I disturbi alimentari sono complessi. Non si manifestano sempre nello stesso modo. E non ci sono parole chiave da bloccare. Le conversazioni possono sembrare innocue superficialmente mentre in realtà rafforzano schemi di pensiero distruttivi. E i sistemi AI semplicemente non sono in grado di riconoscere queste dinamiche.
I medici devono aggiornarsi sull’AI
Secondo i ricercatori, molti medici e operatori sanitari sembrano non essere consapevoli dell’impatto che gli strumenti di AI generativa hanno sulle persone vulnerabili ai disturbi alimentari. È un punto cieco pericoloso.

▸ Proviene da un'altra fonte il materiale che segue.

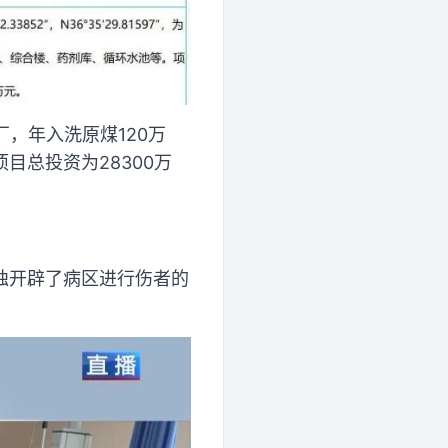
厂，年入洗原煤120万
总投资为28300万
独开辟了病区进行伤者的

Hanno esortato i medici a familiarizzare con gli strumenti e le piattaforme di AI più diffusi, a testarne i punti deboli, e a parlare francamente con i pazienti di come li utilizzano. Perché se un terapeuta non sa che il paziente sta chiedendo consigli a ChatGPT su come nascondere il vomito, non può affrontare quel comportamento o educare il paziente sui rischi. Devono essere preparati ad affrontare questa realtà.
Salute mentale e AI
Questo rapporto si aggiunge alle crescenti preoccupazioni sui chatbot e il loro impatto psicologico. Ci sono già state diverse segnalazioni che collegano l’uso dell’AI a episodi maniacali, pensieri deliranti, autolesionismo e suicidi. Aziende come OpenAI hanno ammesso i rischi e stanno affrontando un numero crescente di cause mentre cercano di rafforzare le protezioni.
Ma migliorare non basta quando il problema è strutturale. I chatbot sono fatti per essere sempre disponibili, accondiscendenti, pronti ad aiutare. Caratteristiche che li rendono utili ma anche rischiosi per chi è fragile. E finché le aziende metteranno engagement e soddisfazione dell’utente davanti a tutto, questi problemi non spariranno magicamente.